Fewer than one in five tertiary students in a National University of Singapore Entrepreneurship Centre survey said they wanted to become entrepreneurs. More than two-thirds preferred regular salaried jobs. Yet, the finding ought to pass as interesting, as this is Global Entrepreneurship Week. A nascent trend has been emerging of more well-schooled young people starting their own modest businesses. A 2006 survey conducted by the DP Information Group, a business information bureau, and the Action Community of Entrepreneurship (ACE), a private-public sector movement, found entrepreneurship 'thriving'. Last year, it estimated a fifth of entrepreneurs were below age 30. In more than one sense of the saying, it is no longer 'their father's business'. Almost as often as not, they rely on infocomm technology - more specifically, the Internet - to develop and leverage their start-ups.
 
New-generation entrepreneurs are not only younger. They are also better educated and venture into business out of choice, not necessity. DP and ACE found 16 per cent had master's degrees, 26 per cent had first degrees. What has brought about the change? The Government has done much pushing.
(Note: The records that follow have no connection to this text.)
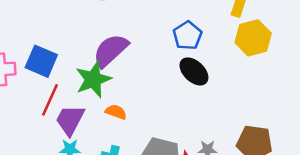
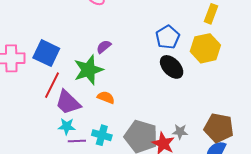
yellow hexagon: (253, 38) -> (205, 48), moved
purple semicircle: (111, 50) -> (104, 47), size x0.5
purple trapezoid: (70, 120) -> (68, 102), turned -76

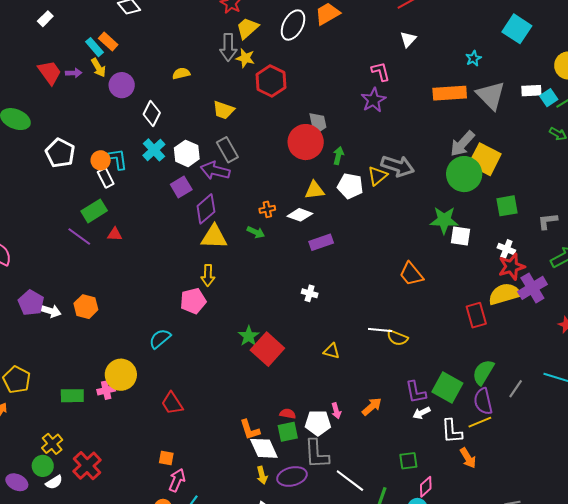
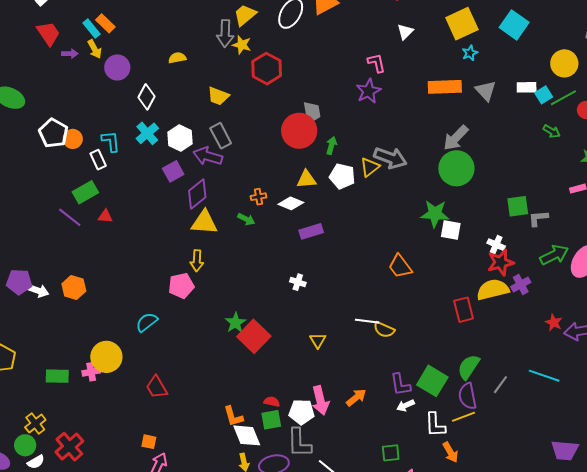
red trapezoid: (50, 72) -> (48, 33), moved
gray triangle: (491, 95) -> (486, 91), size x0.7
yellow square: (485, 159) -> (462, 24), moved, turned 36
orange circle: (101, 160) -> (73, 139), moved
green square: (507, 206) -> (518, 206), moved
purple cross: (532, 288) -> (521, 285), size x0.7
purple pentagon: (31, 303) -> (19, 282), turned -30
yellow triangle: (332, 351) -> (318, 340), turned 42
pink arrow: (336, 411) -> (320, 400), size x1.8

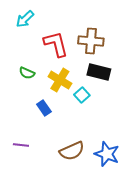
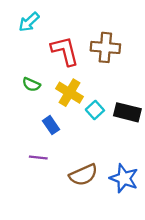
black rectangle: (99, 72) -> (127, 112), moved
purple line: (21, 145) -> (38, 157), moved

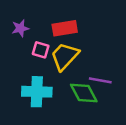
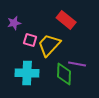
red rectangle: (65, 28) -> (66, 20), moved, turned 48
green diamond: (84, 93) -> (64, 74), turned 30

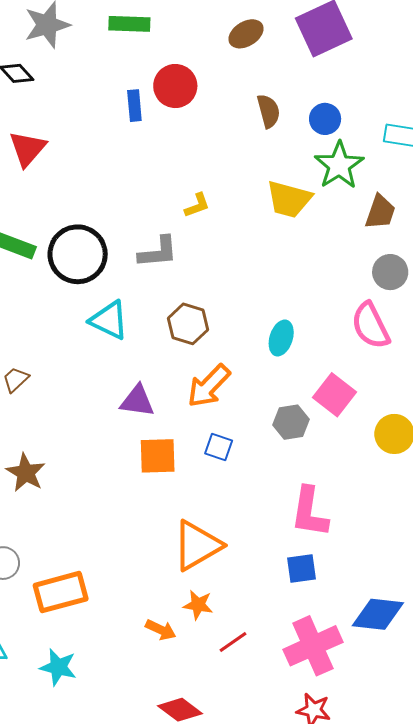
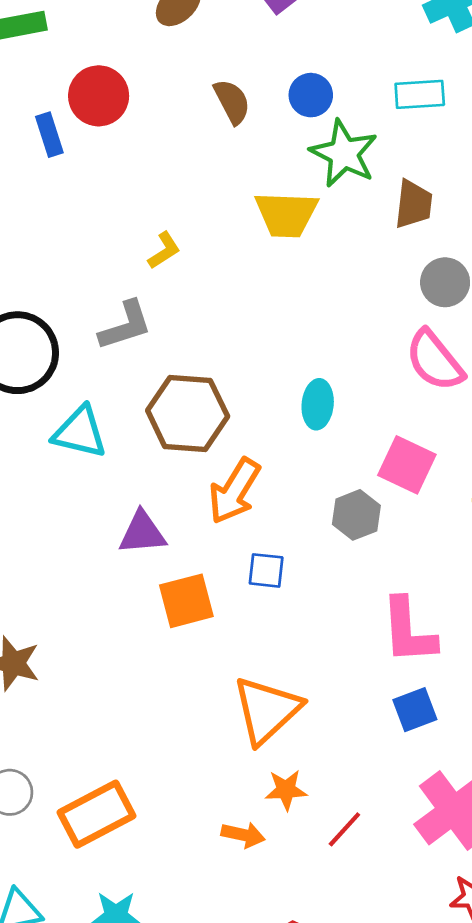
brown hexagon: (188, 324) -> (188, 413), size x1.4

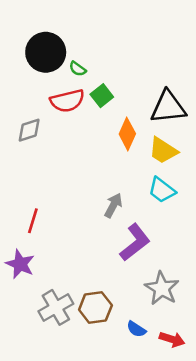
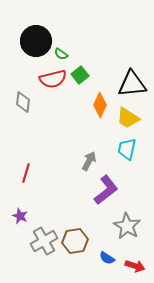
gray diamond: (29, 130) -> (23, 102), turned -65
cyan trapezoid: (162, 190) -> (127, 149), turned 65
purple star: (20, 264) -> (20, 216), moved, size x0.7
As Minister for Community Development, Youth and Sports Vivian Balakrishnan noted, Singapore has to attract and nurture talent, encourage ideas to flourish, make it easy to start businesses, facilitate access to capital, and secure international market access. These steps in themselves, however, are not enough to sustain the growing interest. Take entrepreneurship education. The Government has revised the national school curriculum to promote innovation, problem solving and an inquiring spirit. Universities and polytechnics have started extensive entrepreneurship programmes, but even these institutions do not claim to 'teach' the subject, beyond emphasising learning through experience, such as how to avoid wrong turns that cost time and money.
 
But aspirants have more role models than before to inspire and guide them from pitfalls to profits. BreadTalk, Charles and Keith, Osim and Sakae Sushi began as daring enterprises that have gone big in recent years. Creative Technology and Hyflux have been big-league players for some years. There is no lack of funding for risk takers, either. Young people with business flair and workable ideas can raise capital from both private and public sources. Yet, too much handholding can be counterproductive. Incubator should not become hothouse. Dr Balakrishnan was right to point out the limits of what the Government can do. The young should respond to his call to be ready to take risks.